Exercise brief —
Set the images aside and retype the whole listing exactly.

★ ★ ★ ★ ★ ★ ★

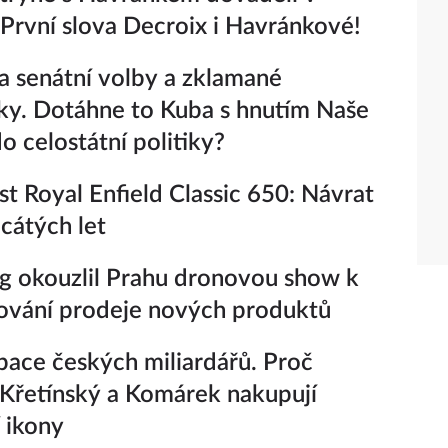
 První slova Decroix i Havránkové!
a senátní volby a zklamané
ky. Dotáhne to Kuba s hnutím Naše
o celostátní politiky?
t Royal Enfield Classic 650: Návrat
icátých let
 okouzlil Prahu dronovou show k
ování prodeje nových produktů
ace českých miliardářů. Proč
 Křetínský a Komárek nakupují
 ikony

★ ★ ★ ★ ★ ★ ★

Answer space —
 První slova Decroix i Havránkové!
a senátní volby a zklamané
ky. Dotáhne to Kuba s hnutím Naše
o celostátní politiky?
t Royal Enfield Classic 650: Návrat
icátých let
 okouzlil Prahu dronovou show k
ování prodeje nových produktů
ace českých miliardářů. Proč
 Křetínský a Komárek nakupují
 ikony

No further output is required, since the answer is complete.